Please give again, exactly and only, the stretch of lines from the one containing "FIS0494.FFS" to the end of the entries below.

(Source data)
--------------------
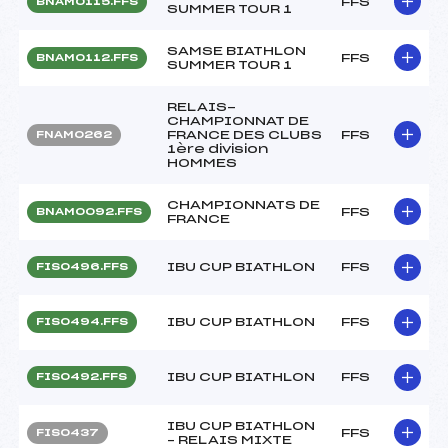
FFS
BNAM0115.FFS
SUMMER TOUR 1
SAMSE BIATHLON
FFS
BNAM0112.FFS
SUMMER TOUR 1
RELAIS-
CHAMPIONNAT DE
FRANCE DES CLUBS
FFS
FNAM0262
1ère division
HOMMES
CHAMPIONNATS DE
FFS
BNAM0092.FFS
FRANCE
IBU CUP BIATHLON
FFS
FIS0496.FFS
IBU CUP BIATHLON
FFS
FIS0494.FFS
IBU CUP BIATHLON
FFS
FIS0492.FFS
IBU CUP BIATHLON
FFS
FIS0437
– RELAIS MIXTE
--------------------
- _RESULT OF THE TASK_
FIS0494.FFS
IBU CUP BIATHLON
FFS
FIS0492.FFS
IBU CUP BIATHLON
FFS
FIS0437
– RELAIS MIXTE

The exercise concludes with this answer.